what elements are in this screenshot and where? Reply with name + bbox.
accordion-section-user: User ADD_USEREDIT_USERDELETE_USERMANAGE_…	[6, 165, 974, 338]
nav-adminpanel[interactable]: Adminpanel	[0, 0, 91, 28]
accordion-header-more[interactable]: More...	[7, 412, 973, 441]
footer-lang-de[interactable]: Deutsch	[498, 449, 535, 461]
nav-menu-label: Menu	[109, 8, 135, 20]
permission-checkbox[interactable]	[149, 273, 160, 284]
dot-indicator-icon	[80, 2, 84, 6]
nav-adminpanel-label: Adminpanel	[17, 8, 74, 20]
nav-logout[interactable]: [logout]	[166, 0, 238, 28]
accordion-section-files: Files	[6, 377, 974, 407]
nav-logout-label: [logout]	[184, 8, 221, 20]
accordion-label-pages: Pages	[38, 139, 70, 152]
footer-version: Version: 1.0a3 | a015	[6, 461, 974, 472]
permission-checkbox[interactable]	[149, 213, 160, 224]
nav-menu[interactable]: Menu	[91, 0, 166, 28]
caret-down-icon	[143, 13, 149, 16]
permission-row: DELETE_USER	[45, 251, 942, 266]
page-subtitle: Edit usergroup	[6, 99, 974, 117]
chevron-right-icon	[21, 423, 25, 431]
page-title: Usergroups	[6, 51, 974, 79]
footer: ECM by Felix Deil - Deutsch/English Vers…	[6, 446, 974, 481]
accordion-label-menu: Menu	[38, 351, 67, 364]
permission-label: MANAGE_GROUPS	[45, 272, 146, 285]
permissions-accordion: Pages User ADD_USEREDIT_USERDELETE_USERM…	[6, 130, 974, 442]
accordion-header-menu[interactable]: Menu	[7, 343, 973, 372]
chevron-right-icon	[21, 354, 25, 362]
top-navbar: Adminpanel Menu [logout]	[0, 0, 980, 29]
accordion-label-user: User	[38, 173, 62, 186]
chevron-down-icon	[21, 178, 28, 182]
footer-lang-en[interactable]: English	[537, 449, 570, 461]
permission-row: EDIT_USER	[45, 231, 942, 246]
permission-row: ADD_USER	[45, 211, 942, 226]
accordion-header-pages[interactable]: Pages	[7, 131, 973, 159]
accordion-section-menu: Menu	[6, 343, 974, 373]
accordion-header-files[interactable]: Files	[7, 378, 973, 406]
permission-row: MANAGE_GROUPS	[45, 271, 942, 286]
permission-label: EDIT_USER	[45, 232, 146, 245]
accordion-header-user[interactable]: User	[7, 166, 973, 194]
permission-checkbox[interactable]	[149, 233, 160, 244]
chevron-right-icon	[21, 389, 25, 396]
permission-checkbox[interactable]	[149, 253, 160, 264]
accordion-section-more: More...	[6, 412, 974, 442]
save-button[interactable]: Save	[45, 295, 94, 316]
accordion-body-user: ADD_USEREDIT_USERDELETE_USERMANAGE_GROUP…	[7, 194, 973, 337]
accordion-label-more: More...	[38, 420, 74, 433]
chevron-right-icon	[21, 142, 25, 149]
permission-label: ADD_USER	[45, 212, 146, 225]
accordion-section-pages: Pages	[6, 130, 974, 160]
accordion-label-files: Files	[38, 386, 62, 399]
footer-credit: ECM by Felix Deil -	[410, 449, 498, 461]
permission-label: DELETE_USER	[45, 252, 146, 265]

_ _ _ _ _

Which lines of the records above hold the word "More"? Copy each one out.

accordion-header-more[interactable]: More...	[7, 412, 973, 441]
accordion-section-more: More...	[6, 412, 974, 442]
accordion-label-more: More...	[38, 420, 74, 433]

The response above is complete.